Exercise -> Only reproduce the lines from the line containing "yoga should be accessible" onward, exactly, through the final line of the data below.

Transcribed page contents

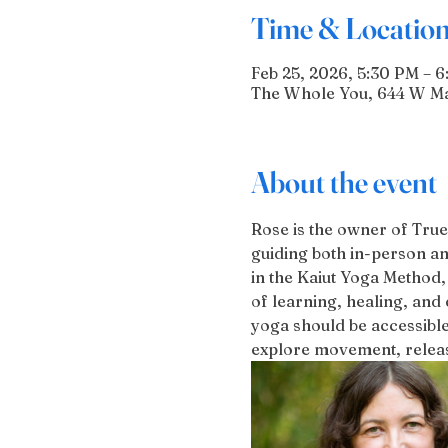
Time & Locatio
Feb 25, 2026, 5:30 PM – 
The Whole You, 644 W Mai
About the event
Rose is the owner of True
guiding both in-person an
in the Kaiut Yoga Method,
of learning, healing, and 
yoga should be accessible
explore movement, release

Answer to this problem ->
yoga should be accessible
explore movement, release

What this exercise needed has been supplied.